Your instructions →
The full set of entries is to be printed exactly, with pictures excluded.

Record set →
-=-=-=-=-
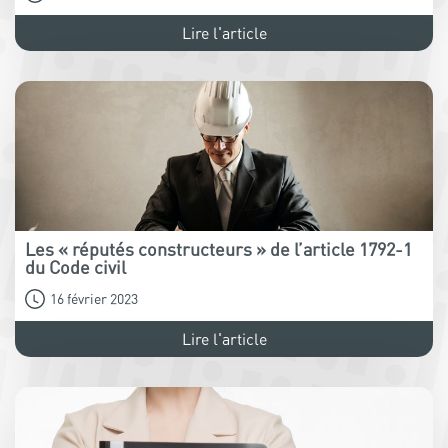
Lire l'article
Les « réputés constructeurs » de l’article 1792-1
du Code civil
16 février 2023
Lire l'article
-=-=-=-=-
Written solution →
Lire l'article
Les « réputés constructeurs » de l’article 1792-1
du Code civil
16 février 2023
Lire l'article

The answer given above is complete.